- Your assignment: Your answer should hold each line of the material that contains the word "Signal".

- Task inputs:
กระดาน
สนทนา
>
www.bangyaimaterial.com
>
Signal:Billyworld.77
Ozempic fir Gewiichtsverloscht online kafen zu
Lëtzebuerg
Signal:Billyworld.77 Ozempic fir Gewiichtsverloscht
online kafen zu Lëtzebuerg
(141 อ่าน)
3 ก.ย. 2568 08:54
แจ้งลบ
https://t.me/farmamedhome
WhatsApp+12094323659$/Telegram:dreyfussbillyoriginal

* * *

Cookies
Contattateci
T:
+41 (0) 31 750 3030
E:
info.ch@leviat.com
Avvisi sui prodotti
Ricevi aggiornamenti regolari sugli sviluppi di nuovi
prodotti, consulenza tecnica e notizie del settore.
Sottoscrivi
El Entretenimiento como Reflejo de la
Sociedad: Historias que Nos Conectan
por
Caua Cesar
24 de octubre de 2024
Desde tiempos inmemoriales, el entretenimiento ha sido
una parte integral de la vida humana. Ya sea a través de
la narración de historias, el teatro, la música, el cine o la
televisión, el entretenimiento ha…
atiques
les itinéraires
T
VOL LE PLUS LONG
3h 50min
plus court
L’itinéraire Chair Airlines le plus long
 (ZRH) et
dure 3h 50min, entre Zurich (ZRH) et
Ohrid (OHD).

==

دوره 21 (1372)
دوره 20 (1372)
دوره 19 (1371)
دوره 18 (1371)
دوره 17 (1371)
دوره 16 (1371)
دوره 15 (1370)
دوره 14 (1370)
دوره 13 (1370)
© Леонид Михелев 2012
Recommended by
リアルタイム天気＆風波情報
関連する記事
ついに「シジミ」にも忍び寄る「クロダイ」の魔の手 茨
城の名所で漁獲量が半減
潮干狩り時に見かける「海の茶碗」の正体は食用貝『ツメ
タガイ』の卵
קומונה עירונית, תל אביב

- Expected answer:
Signal:Billyworld.77
Signal:Billyworld.77 Ozempic fir Gewiichtsverloscht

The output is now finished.